AIM OF THE EXERCISE: Only lines containing the word "Orta" belong in the answer; copy each one from the records.

PROVIDED MATERIAL:
______________________________

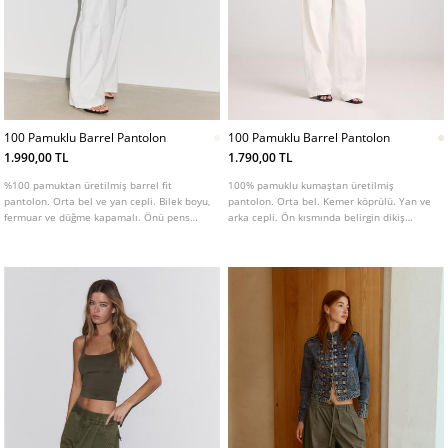
100 Pamuklu Barrel Pantolon
100 Pamuklu Barrel Pantolon
1.990,00 TL
1.790,00 TL
%100 pamuktan üretilmiş barrel fit
100% pamuklu kumaştan üretilmiş
pantolon. Orta bel ve yan cepli. Bilek boyu,
pantolon. Orta bel. Kemer köprülü. Yan ve
fermuar ve düğme kapamalı. Önü pens
arka cepli. Ön kısmında belirgin dikiş
detaylı.
detaylı. Önü fermuarlı ve düğmeli.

______________________________

ANSWER FOR THE TASK:
pantolon. Orta bel ve yan cepli. Bilek boyu,
pantolon. Orta bel. Kemer köprülü. Yan ve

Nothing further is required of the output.